Le mythe n’était point de dogme. Voilà ce qu’on oublie. Ses légendes fantastiques avaient probablement moins de dangers, pour des peuples poètes, que tels de nos romans modernes dont la licence ne s’arrête pas toujours où il faudrait. Que les inconscients créateurs de personnages mythiques se soient laissé entraîner par l’affabulation de leurs romans divins, jusqu’à symboliser mythiquement toutes manifestations d’humanité, une impérieuse logique devait les y contraindre. Ils ont conçu et fait en hommes de leur temps. Et les mêmes lois d’atavisme, qui leur ont permis de résister si longtemps aux interprétations d’expérience, les ont contraints, par force d’accoutumance, à se présenter à nous tels qu’ils furent aussitôt après la feuille de figuier.

Si je n’étais en danger d’offenser trop de mes contemporains, je rappellerais à quelles défaillances la mythique chrétienne eut le malheur d’aboutir. On ne peut ignorer que les couvents de l’ancien régime ont fini dans d’incroyables licences. Qu’eût dit notre bon Polyeucte d’Alexandre VI et de tant d’autres ? Quelle innocence du cornélien briseur d’idoles de prendre pour des romans d’éducation, de simples fictions de langage adaptées à la figuration des phénomènes mondiaux ! Avant de se livrer à ses débordements d’intolérance, que n’avait-il médité en compagnie de Lucrèce, de Cicéron, de Varron ? Que ne s’éclairait-il dans la conversation de ses contemporains ? Je ne dis rien des philosophes grecs, maîtres de la pensée romaine, dont toute parole eût dissipé sa méprise d’enfant. Des hommes qui allaient diviniser Auguste et ses successeurs avaient pris la trop juste jauge de leurs Dieux.

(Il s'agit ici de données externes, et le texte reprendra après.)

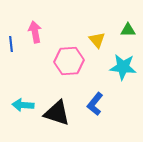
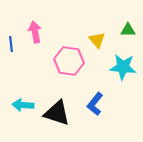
pink hexagon: rotated 12 degrees clockwise
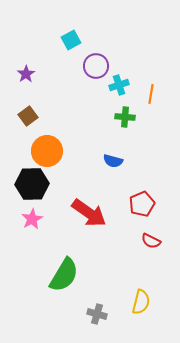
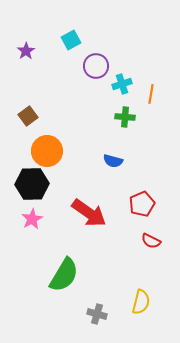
purple star: moved 23 px up
cyan cross: moved 3 px right, 1 px up
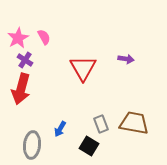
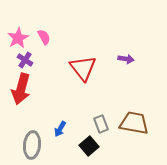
red triangle: rotated 8 degrees counterclockwise
black square: rotated 18 degrees clockwise
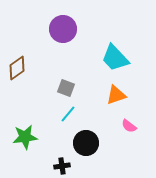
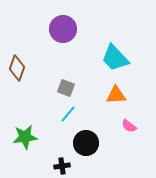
brown diamond: rotated 35 degrees counterclockwise
orange triangle: rotated 15 degrees clockwise
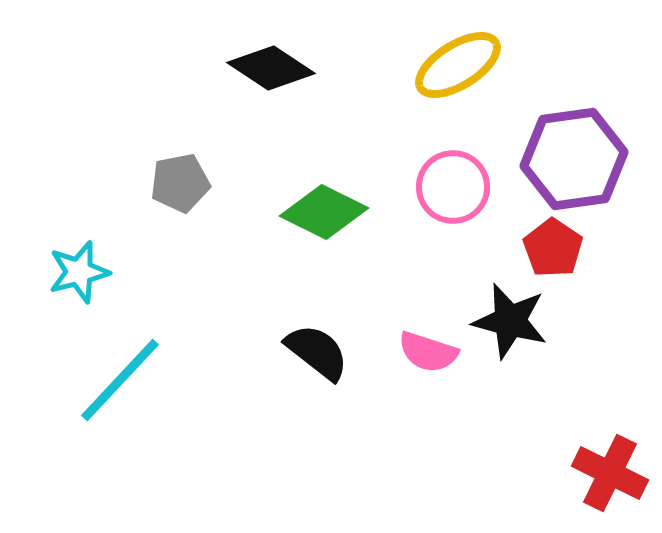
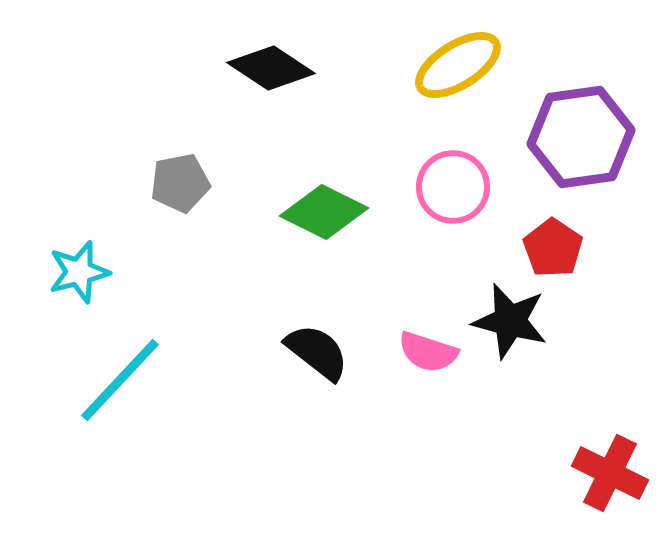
purple hexagon: moved 7 px right, 22 px up
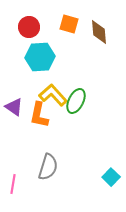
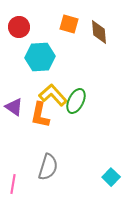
red circle: moved 10 px left
orange L-shape: moved 1 px right
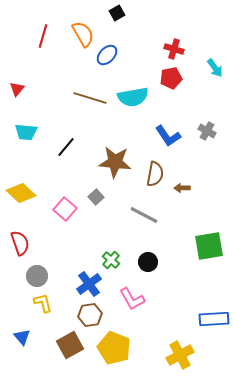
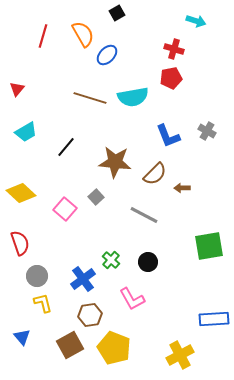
cyan arrow: moved 19 px left, 47 px up; rotated 36 degrees counterclockwise
cyan trapezoid: rotated 35 degrees counterclockwise
blue L-shape: rotated 12 degrees clockwise
brown semicircle: rotated 35 degrees clockwise
blue cross: moved 6 px left, 5 px up
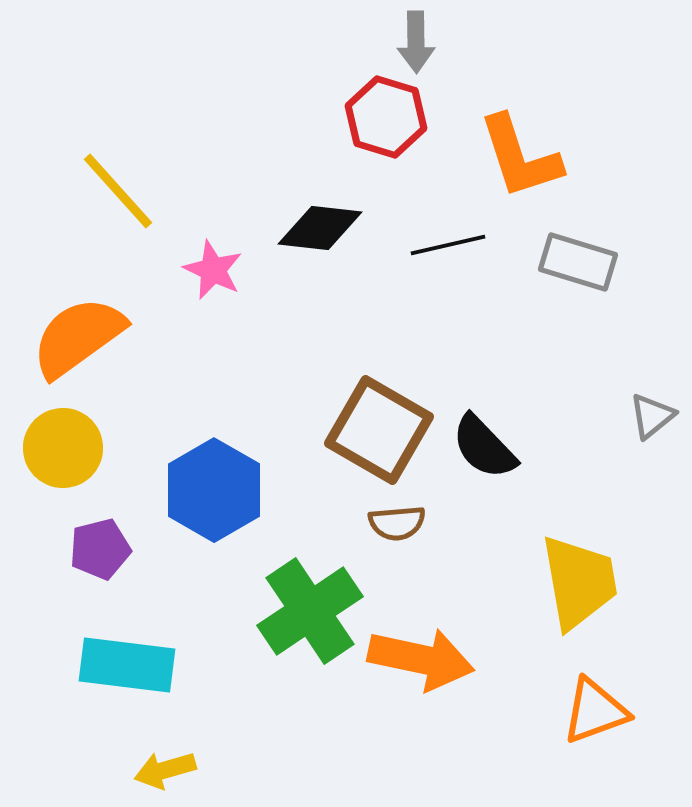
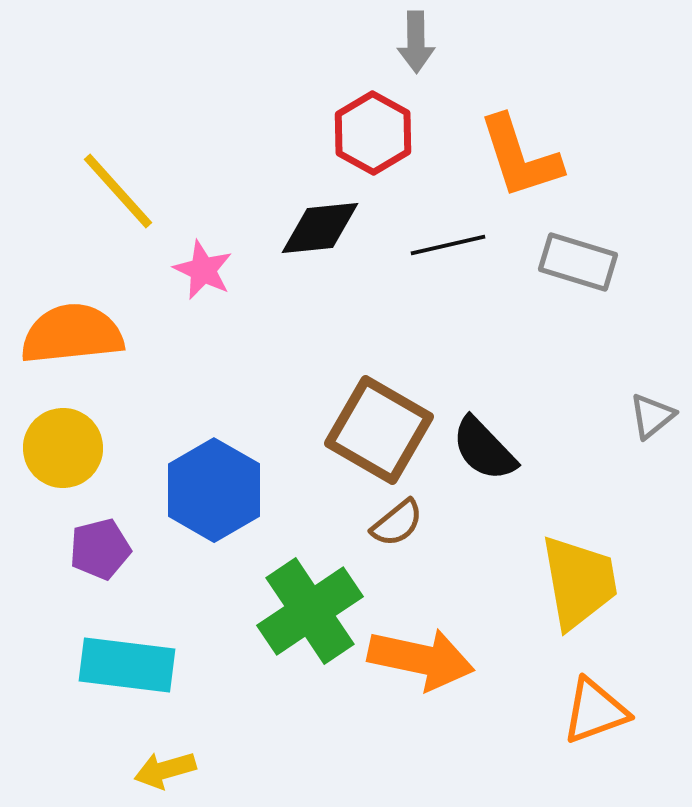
red hexagon: moved 13 px left, 16 px down; rotated 12 degrees clockwise
black diamond: rotated 12 degrees counterclockwise
pink star: moved 10 px left
orange semicircle: moved 6 px left, 3 px up; rotated 30 degrees clockwise
black semicircle: moved 2 px down
brown semicircle: rotated 34 degrees counterclockwise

Par la métaphore vivante du mythe, les personnages divins se sont mis en mouvement. Ils étaient puissances impersonnelles avant d’être dénommés. Avec le nom, nous leur avons donné la vie, une vie personnelle, fictivement supérieure à celle qui nous fut mesurée. Ils en ont fait usage. Notre histoire ne sera pas moins des mouvements de l’homme que de ses Divinités.